(Page-level text extractions)

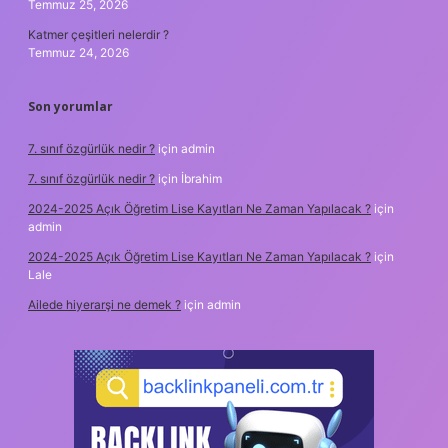
Temmuz 25, 2026
Katmer çeşitleri nelerdir ?
Temmuz 24, 2026
Son yorumlar
7. sınıf özgürlük nedir ?
için
admin
7. sınıf özgürlük nedir ?
için
İbrahim
2024-2025 Açık Öğretim Lise Kayıtları Ne Zaman Yapılacak ?
için
admin
2024-2025 Açık Öğretim Lise Kayıtları Ne Zaman Yapılacak ?
için
Lale
Ailede hiyerarşi ne demek ?
için
admin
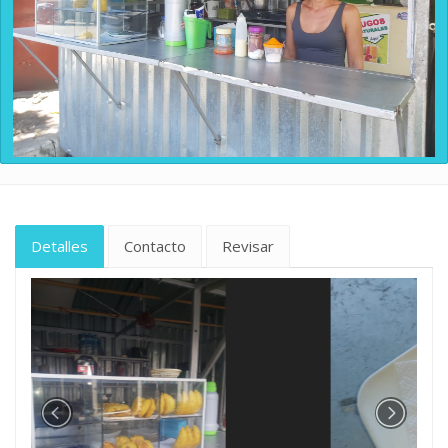
Detalles
Contacto
Revisar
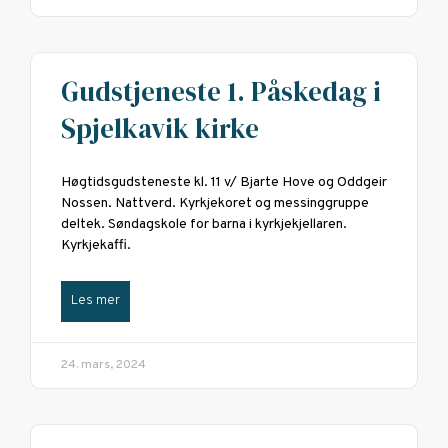
Gudstjeneste 1. Påskedag i
Spjelkavik kirke
Høgtidsgudsteneste kl. 11 v/ Bjarte Hove og Oddgeir
Nossen. Nattverd. Kyrkjekoret og messinggruppe
deltek. Søndagskole for barna i kyrkjekjellaren.
Kyrkjekaffi.
Les mer
24. mars, 2024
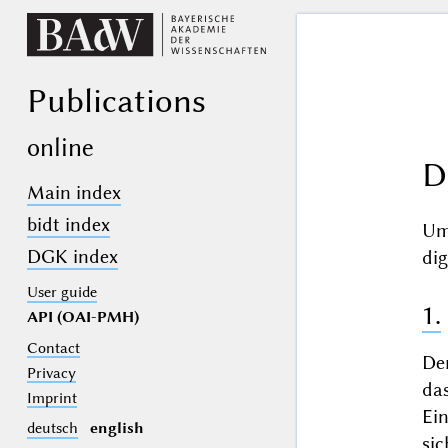
Publications
online
D
Main index
bidt index
Um
DGK index
dig
User guide
1.
API (OAI-PMH)
Contact
De
Privacy
da
Imprint
Ein
deutsch
english
sic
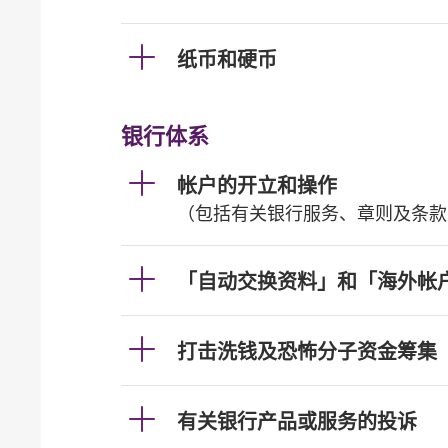
纸币和硬币
银行体系
帐户的开立和操作
（包括有关银行服务、章则及条款
「自动交换资料」和「海外帐
打击洗钱及恐怖分子资金筹集
有关银行产品或服务的投诉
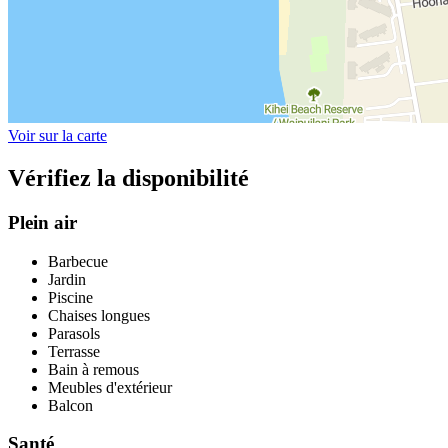
Voir sur la carte
Vérifiez la disponibilité
Plein air
Barbecue
Jardin
Piscine
Chaises longues
Parasols
Terrasse
Bain à remous
Meubles d'extérieur
Balcon
Santé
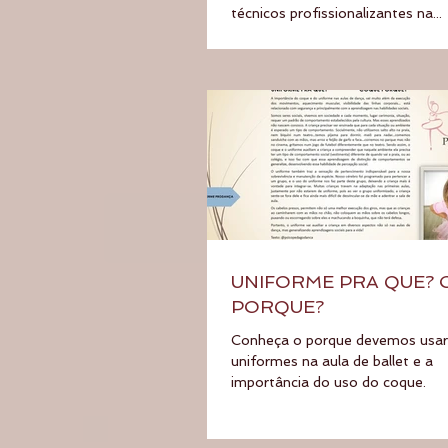
técnicos profissionalizantes na...
UNIFORME PRA QUE?
PORQUE?
Conheça o porque devemos usar
uniformes na aula de ballet e a
importância do uso do coque.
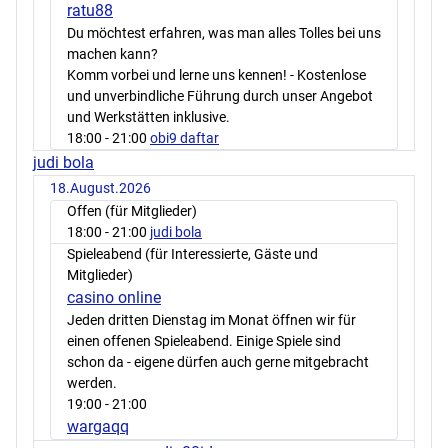
ratu88
Du möchtest erfahren, was man alles Tolles bei uns
machen kann?
Komm vorbei und lerne uns kennen! - Kostenlose
und unverbindliche Führung durch unser Angebot
und Werkstätten inklusive.
18:00
- 21:00
obi9 daftar
judi bola
18.August.2026
Offen (für Mitglieder)
18:00
- 21:00
judi bola
Spieleabend (für Interessierte, Gäste und
Mitglieder)
casino online
Jeden dritten Dienstag im Monat öffnen wir für
einen offenen Spieleabend. Einige Spiele sind
schon da - eigene dürfen auch gerne mitgebracht
werden.
19:00
- 21:00
wargaqq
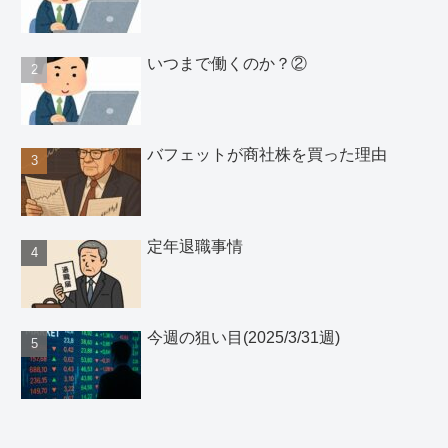
いつまで働くのか？②
バフェットが商社株を買った理由
定年退職事情
今週の狙い目(2025/3/31週)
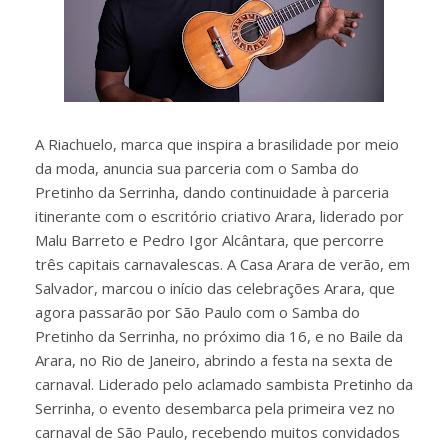
A Riachuelo, marca que inspira a brasilidade por meio
da moda, anuncia sua parceria com o Samba do
Pretinho da Serrinha, dando continuidade à parceria
itinerante com o escritório criativo Arara, liderado por
Malu Barreto e Pedro Igor Alcântara, que percorre
três capitais carnavalescas. A Casa Arara de verão, em
Salvador, marcou o início das celebrações Arara, que
agora passarão por São Paulo com o Samba do
Pretinho da Serrinha, no próximo dia 16, e no Baile da
Arara, no Rio de Janeiro, abrindo a festa na sexta de
carnaval. Liderado pelo aclamado sambista Pretinho da
Serrinha, o evento desembarca pela primeira vez no
carnaval de São Paulo, recebendo muitos convidados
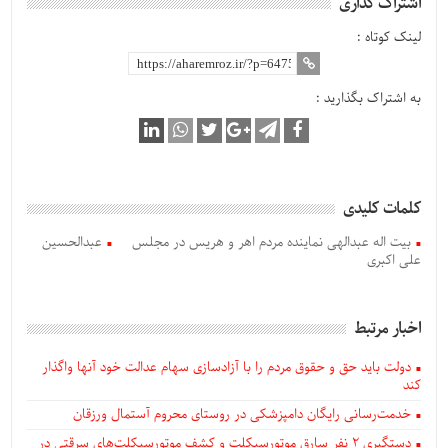
اشتراک گذاری
لینک کوتاه :
به اشتراک بگذارید :
کلمات کلیدی
بیت اله عبدالهی نماینده مردم اهر و هریس در مجلس
عبدالحسین
علی اکبری
اخبار مرتبط
دولت باید حق و حقوق مردم را با آزادسازی سهام عدالت خود آنها واگذار
کند
خدمت‌رسانی رایگان دامپزشکی در روستای محروم آستمال ورزقان
دستگيری ۲ نفر سارق موتورسیکلت و کشف موتورسیکلت‌های سرقتی در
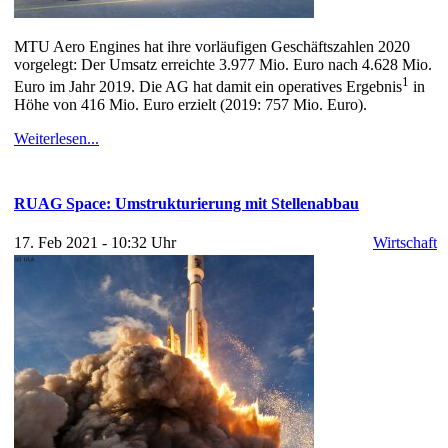
MTU Aero Engines hat ihre vorläufigen Geschäftszahlen 2020
vorgelegt: Der Umsatz erreichte 3.977 Mio. Euro nach 4.628 Mio.
1
Euro im Jahr 2019. Die AG hat damit ein operatives Ergebnis
in
Höhe von 416 Mio. Euro erzielt (2019: 757 Mio. Euro).
Weiterlesen...
RUAG Space: Umstrukturierung mit Stellenabbau
17. Feb 2021 - 10:32 Uhr
Wirtschaft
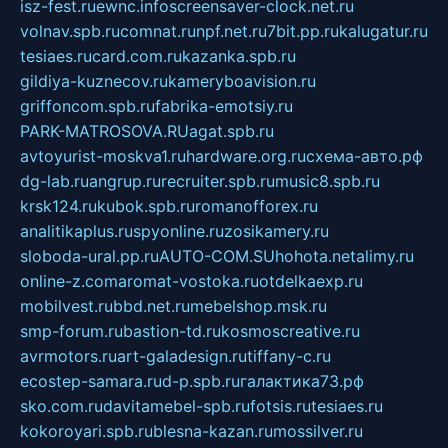
isz-fest.ru
ewnc.info
screensaver-clock.net.ru
volnav.spb.ru
comnat.ru
npf.net.ru
7bit.pp.ru
kalugatur.ru
tesiaes.ru
card.com.ru
kazanka.spb.ru
gildiya-kuznecov.ru
kameryboavision.ru
griffoncom.spb.ru
fabrika-emotsiy.ru
PARK-MATROSOVA.RU
agat.spb.ru
avtoyurist-moskva1.ru
hardware.org.ru
схема-авто.рф
dg-lab.ru
angrup.ru
recruiter.spb.ru
music8.spb.ru
krsk124.ru
kubok.spb.ru
romanofforex.ru
analitikaplus.ru
spyonline.ru
zosikamery.ru
sloboda-ural.pp.ru
AUTO-COM.SU
hohota.net
alimy.ru
online-z.com
aromat-vostoka.ru
otdelkaexp.ru
mobilvest.ru
bbd.net.ru
mebelshop.msk.ru
smp-forum.ru
bastion-td.ru
kosmoscreative.ru
avrmotors.ru
art-galadesign.ru
tiffany-c.ru
ecostep-samara.ru
d-p.spb.ru
галактика73.рф
sko.com.ru
davitamebel-spb.ru
fotsis.ru
tesiaes.ru
kokoroyari.spb.ru
blesna-kazan.ru
mossilver.ru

**Work task:**
Only the lines from the one containing "fabrika-emotsiy.ru" through the end of the data above are wanted, both ends included; restate them word for word.

**Output for this task:**
fabrika-emotsiy.ru
PARK-MATROSOVA.RU
agat.spb.ru
avtoyurist-moskva1.ru
hardware.org.ru
схема-авто.рф
dg-lab.ru
angrup.ru
recruiter.spb.ru
music8.spb.ru
krsk124.ru
kubok.spb.ru
romanofforex.ru
analitikaplus.ru
spyonline.ru
zosikamery.ru
sloboda-ural.pp.ru
AUTO-COM.SU
hohota.net
alimy.ru
online-z.com
aromat-vostoka.ru
otdelkaexp.ru
mobilvest.ru
bbd.net.ru
mebelshop.msk.ru
smp-forum.ru
bastion-td.ru
kosmoscreative.ru
avrmotors.ru
art-galadesign.ru
tiffany-c.ru
ecostep-samara.ru
d-p.spb.ru
галактика73.рф
sko.com.ru
davitamebel-spb.ru
fotsis.ru
tesiaes.ru
kokoroyari.spb.ru
blesna-kazan.ru
mossilver.ru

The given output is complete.